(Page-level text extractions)
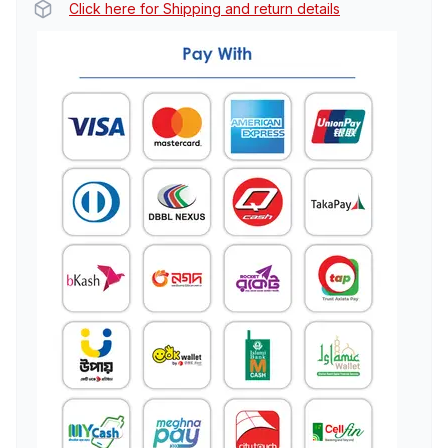
Click here for Shipping and return details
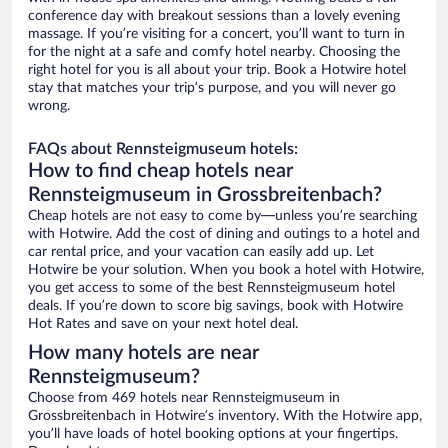
conference day with breakout sessions than a lovely evening
massage. If you’re visiting for a concert, you’ll want to turn in
for the night at a safe and comfy hotel nearby. Choosing the
right hotel for you is all about your trip. Book a Hotwire hotel
stay that matches your trip’s purpose, and you will never go
wrong.
FAQs about Rennsteigmuseum hotels:
How to find cheap hotels near
Rennsteigmuseum in Grossbreitenbach?
Cheap hotels are not easy to come by—unless you’re searching
with Hotwire. Add the cost of dining and outings to a hotel and
car rental price, and your vacation can easily add up. Let
Hotwire be your solution. When you book a hotel with Hotwire,
you get access to some of the best Rennsteigmuseum hotel
deals. If you’re down to score big savings, book with Hotwire
Hot Rates and save on your next hotel deal.
How many hotels are near
Rennsteigmuseum?
Choose from 469 hotels near Rennsteigmuseum in
Grossbreitenbach in Hotwire’s inventory. With the Hotwire app,
you’ll have loads of hotel booking options at your fingertips.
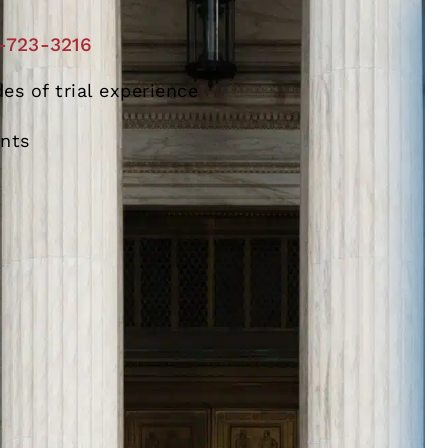
-723-3216
es of trial experience
ents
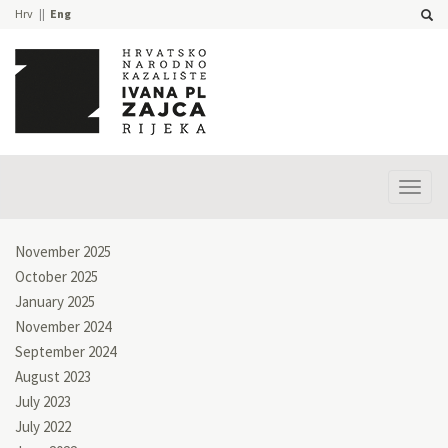
Hrv
Eng
Prika
izbor
November 2025
October 2025
January 2025
November 2024
September 2024
August 2023
July 2023
July 2022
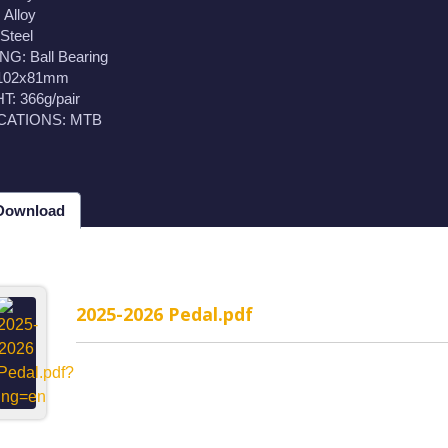
Alloy
Steel
G: Ball Bearing
 102x81mm
: 366g/pair
CATIONS: MTB
 Download
2025-2026 Pedal.pdf
MP-1WR Cable Routing
H323MP-2WR Cable Rou
rated headset
Semi-Integrated headset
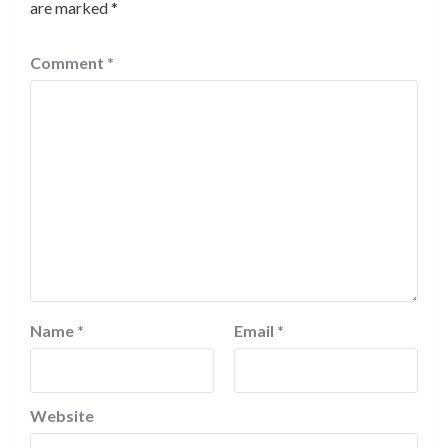
are marked
*
Comment
*
Name
*
Email
*
Website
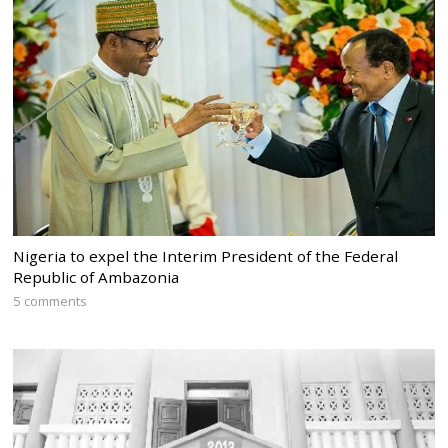
Nigeria to expel the Interim President of the Federal
Republic of Ambazonia
5 comments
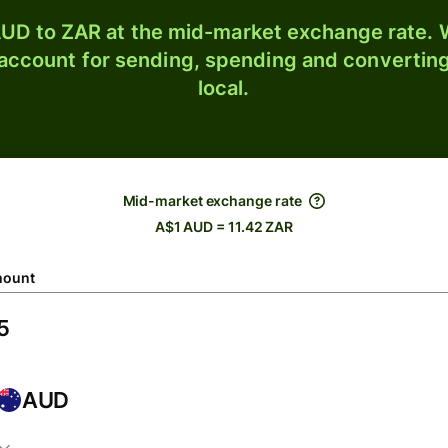
UD to ZAR at the mid-market exchange rate. W
 account for sending, spending and converting
local.
Mid-market exchange rate
A$1 AUD = 11.42 ZAR
ount
AUD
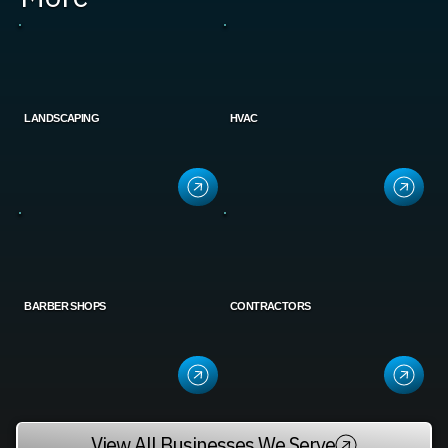
LANDSCAPING
HVAC
BARBER SHOPS
CONTRACTORS
View All Businesses We Serve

What needs to be done » Output each record precisely as it appears, and drop every picture.

Exercise output »
Click here for Shipping and return details
conference day with breakout sessions than a lovely evening
massage. If you’re visiting for a concert, you’ll want to turn in
for the night at a safe and comfy hotel nearby. Choosing the
right hotel for you is all about your trip. Book a Hotwire hotel
stay that matches your trip’s purpose, and you will never go
wrong.
FAQs about Rennsteigmuseum hotels:
How to find cheap hotels near
Rennsteigmuseum in Grossbreitenbach?
Cheap hotels are not easy to come by—unless you’re searching
with Hotwire. Add the cost of dining and outings to a hotel and
car rental price, and your vacation can easily add up. Let
Hotwire be your solution. When you book a hotel with Hotwire,
you get access to some of the best Rennsteigmuseum hotel
deals. If you’re down to score big savings, book with Hotwire
Hot Rates and save on your next hotel deal.
How many hotels are near
Rennsteigmuseum?
Choose from 469 hotels near Rennsteigmuseum in
Grossbreitenbach in Hotwire’s inventory. With the Hotwire app,
you’ll have loads of hotel booking options at your fingertips.
-723-3216
es of trial experience
ents
Hrv
Eng
Prika
izbor
November 2025
October 2025
January 2025
November 2024
September 2024
August 2023
July 2023
July 2022
Alloy
Steel
G: Ball Bearing
 102x81mm
: 366g/pair
CATIONS: MTB
 Download
2025-2026 Pedal.pdf
MP-1WR Cable Routing
H323MP-2WR Cable Rou
rated headset
Semi-Integrated headset
are marked
*
Comment
*
Name
*
Email
*
Website
Nigeria to expel the Interim President of the Federal
Republic of Ambazonia
5 comments
UD to ZAR at the mid-market exchange rate. W
 account for sending, spending and converting
local.
Mid-market exchange rate
A$1 AUD = 11.42 ZAR
ount
AUD
LANDSCAPING
HVAC
BARBER SHOPS
CONTRACTORS
View All Businesses We Serve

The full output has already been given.